Methods for Creating and Transforming Variables¶
Besides selecting sets of existing columns, it’s often useful to add new columns that are functions
of existing columns or modify values on rows. This is the job of MutateStep()
:
This steps uses a dictionary to list columns (keys) and transformers (values) that should be applied while you are allowed to refer to columns that you’ve just created:
The most basic signature is the following:
recipe = Recipe([
MutateStep({
# Column "fullname" from: "JONATHAN ARCHER" to "Jonathan Archer"
'fullname': StrToTitle()
})
])
While you can also pass a column name to transform:
# Column "fullname" from: "JONATHAN ARCHER" to "Jonathan Archer"

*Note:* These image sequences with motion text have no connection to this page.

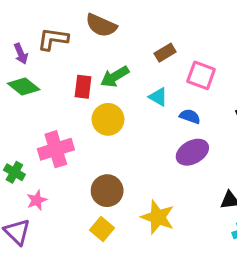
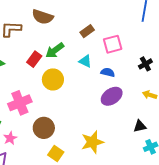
pink square: (201, 75) -> (113, 44), turned -30
red rectangle: (83, 87) -> (34, 59), turned 35
brown circle: (107, 191) -> (44, 128), moved
yellow star: (158, 217) -> (92, 142), turned -30

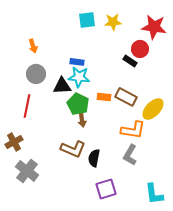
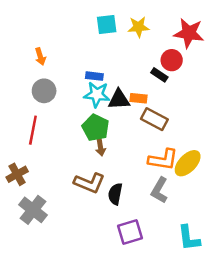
black triangle: (62, 86) -> (119, 99), moved
orange rectangle: (104, 97) -> (139, 98), moved
yellow ellipse: (153, 109) -> (188, 163), moved

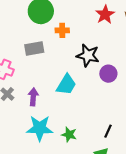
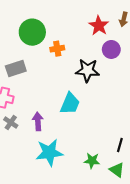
gray rectangle: (34, 49) -> (16, 68), moved
purple circle: (108, 74) -> (111, 49), moved
green star: (69, 135) -> (92, 161), moved

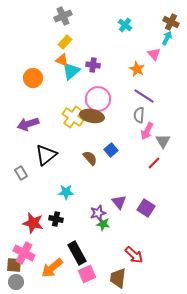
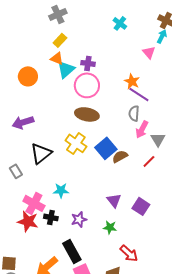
orange star: (137, 69) -> (132, 81), moved
pink circle: (98, 99) -> (87, 85), moved
yellow cross: (73, 117) -> (76, 143), moved
blue square: (111, 150) -> (106, 148), size x1.5
brown semicircle: (90, 158) -> (120, 156), moved, turned -77
purple star: (98, 213) -> (79, 219), moved
green star: (103, 224) -> (110, 227), moved
pink cross: (24, 253) -> (34, 203), moved

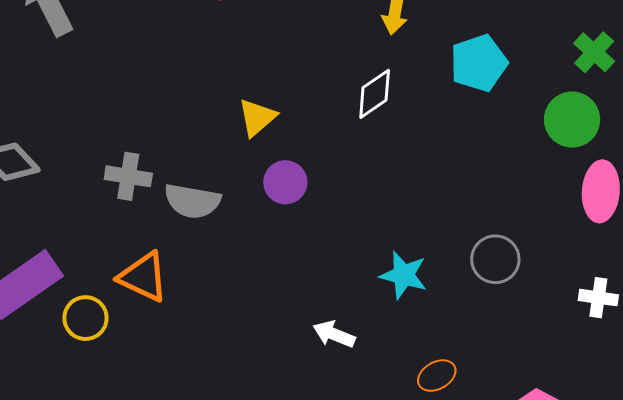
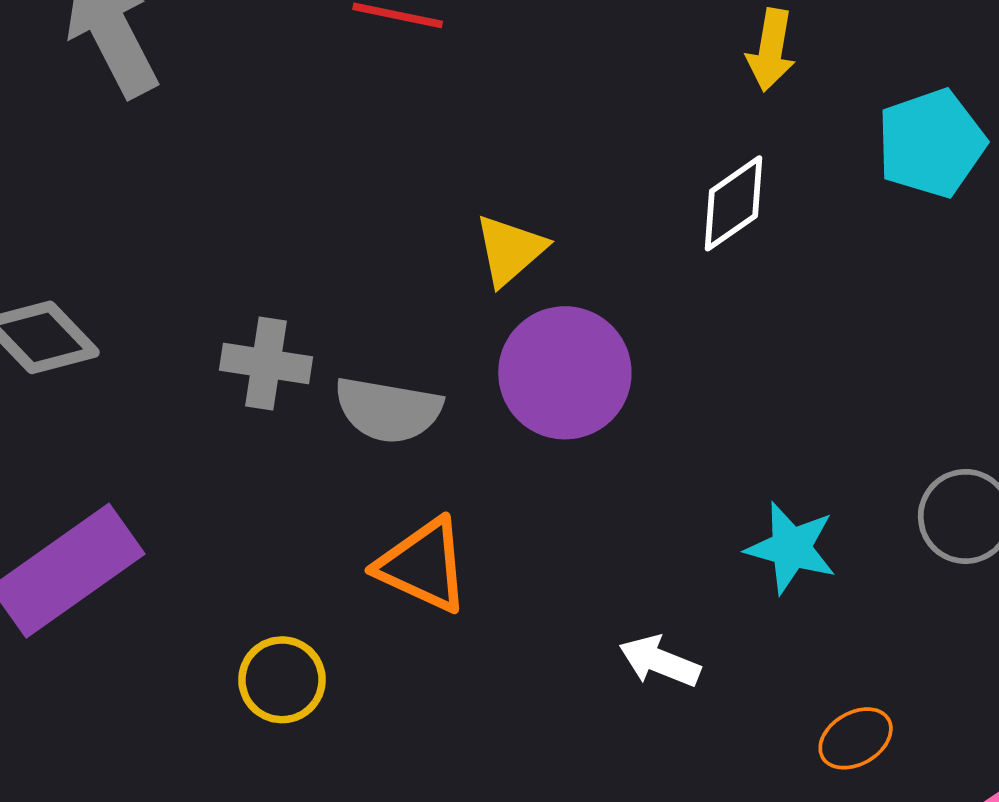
purple circle: (285, 182) -> (565, 373), size x1.6
orange triangle: (143, 277) -> (423, 565), moved
yellow circle: (85, 318) -> (282, 680), moved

MutateStep({'fullname': StrToTitle('fullname')})
Moreover, you can extend to complex chains of transformations:
# Let's transform/create some variables:
MutateStep({
# Transform the "name" column
'name': [
# "JONATHAN ARCHER" to "Jonathan Archer"
StrToTitle('name'),
# " Data " to "Data"
StrTrim('name'),
# "Philippa Georgiou" to "Philippa Georgiou"
StrReplace(' ', ' ', 'name'),
# "Jean--Luc PICARD" to "Jean-Luc Picard"
StrReplaceAll('--', '-', 'name')
],
'rank': StrToTitle('rank')
})
Currently the transformers are categorized as:
- String Transformers: String Transformers provide a cohesive set of transformers designed to make working with strings as easy as possible.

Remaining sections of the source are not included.